While most individuals will get a refund back, many end up paying. People without credits like my parents can claim 0 for maximum withholding and still end up owing a few hundred dollars every year.
Taxes vary per person and situation and no set rules can be applied to everybody like a blanket answer but if you know that you’ll likely owe taxes, set up a savings account and start sliding money aside every month to help reduce the painful punch to your wallet at tax time.
Car repairs and maintenance
You know your car will need gas, oil changes, new tires, brakes, alignments, and so on. While there are some people out there that will buy a new card every time it is time for regular maintenance (yes, I know people like this) it’s still a predictable expense.
Having a sinking fund for your car maintenance is a great way to be able to afford repairs as soon as the check engine lights pop on, instead of playing fast and loose with the game of risk.
Holiday and birthdays
I see this one a lot, something comes up and there’s no money for Christmas or you can’t even afford a cheap birthday party at a cheap local birthday venue. But, similarly to your rent/mortgage bills you know when these dates are coming looooonnnnggg in advance and there is no way that they should be jumping up unexpectedly.
Birthdays and (most) holidays don’t change. Easter hops around like a bunny, so finding ways to save money on Easter is always understandable.

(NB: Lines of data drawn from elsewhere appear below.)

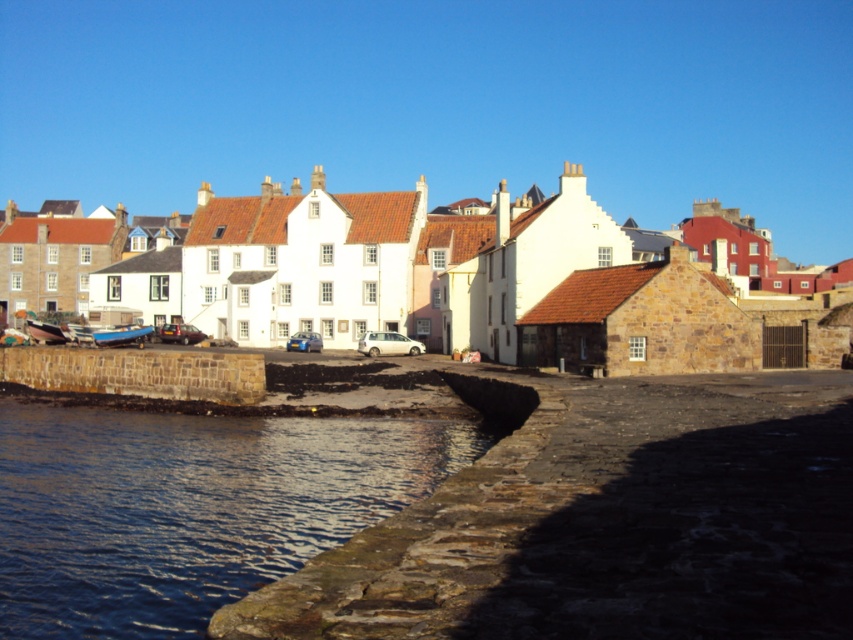 You are standing on the beach looking at the scene. Are the white stone houses at center located above or below the brown stone wall at lower left?

The white stone houses at center are positioned over the brown stone wall at lower left, meaning they are located above it.

You are a photographer planning to capture the entire row of white stone houses at center and the clear water at lower left in a single shot. Based on their widths, will you need to adjust your camera angle to ensure both fit horizontally in the frame?

The white stone houses at center might be wider than clear water at lower left, so adjusting the camera angle to accommodate their width would be advisable to ensure both fit in the frame.

You are standing at the edge of the stone embankment in the coastal village scene. You want to walk to the clear water at lower left without getting wet. The path leads past the white stone houses at center. Given that the distance between them is 38.43 meters, can you safely walk from the embankment to the water without stepping into the water?

The white stone houses at center is 38.43 meters away from the clear water at lower left, so yes, you can safely walk from the embankment to the clear water at lower left without stepping into the water since the path between them is 38.43 meters long. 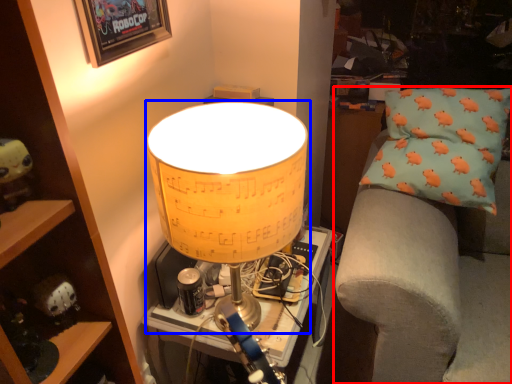 Question: Which point is further to the camera, furniture (highlighted by a red box) or lamp (highlighted by a blue box)?

Choices:
 (A) furniture
 (B) lamp

Answer: (A)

But budgeting for Christmas, or throwing an affordable Thanksgiving, or finding a meaningful gift for mom in May, should be planned for (or at least expected) months in advance.
Why your random predictable expenses should have a sinking fund
A sinking fund is like a savings account set for specific reasons and usually with a goal amount to save in mind. This is completely different than an emergency fund!

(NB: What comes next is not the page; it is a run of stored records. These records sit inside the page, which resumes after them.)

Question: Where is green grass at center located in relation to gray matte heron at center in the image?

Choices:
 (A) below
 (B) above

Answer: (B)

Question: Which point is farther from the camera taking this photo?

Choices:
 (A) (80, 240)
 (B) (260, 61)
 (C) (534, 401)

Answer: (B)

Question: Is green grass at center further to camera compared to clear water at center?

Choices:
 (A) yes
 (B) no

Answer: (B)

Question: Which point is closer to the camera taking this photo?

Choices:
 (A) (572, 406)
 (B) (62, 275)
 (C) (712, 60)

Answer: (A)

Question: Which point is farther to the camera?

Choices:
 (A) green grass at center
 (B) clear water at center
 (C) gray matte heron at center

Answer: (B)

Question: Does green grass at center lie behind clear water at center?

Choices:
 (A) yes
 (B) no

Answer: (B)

Having small savings accounts for your birthdays, holidays, home and car repairs are great for budgeting purposes. By setting aside a little money every month, you can budget easier. This is a great way to be smart with money this year!
Think about it, would you rather pay $100 per month into these sinking funds or pay $1000 at once because your car died on the highway going 70mph while you were rushing to work and you needed a tow?
Now you’d have missed a day of pay and been hurting for cash had you not had the proper foresight to plan for these accidentals and been able to afford proper car maintenance months before so that things like this couldn’t happen.
Planning for predictable expenses is key to frugal living and living with less stress. Knowing what’s coming and preparing for it keeps you in control of your money and your life. Having the proper financial motivation to get started and keep going is the best way to reach your financial goals.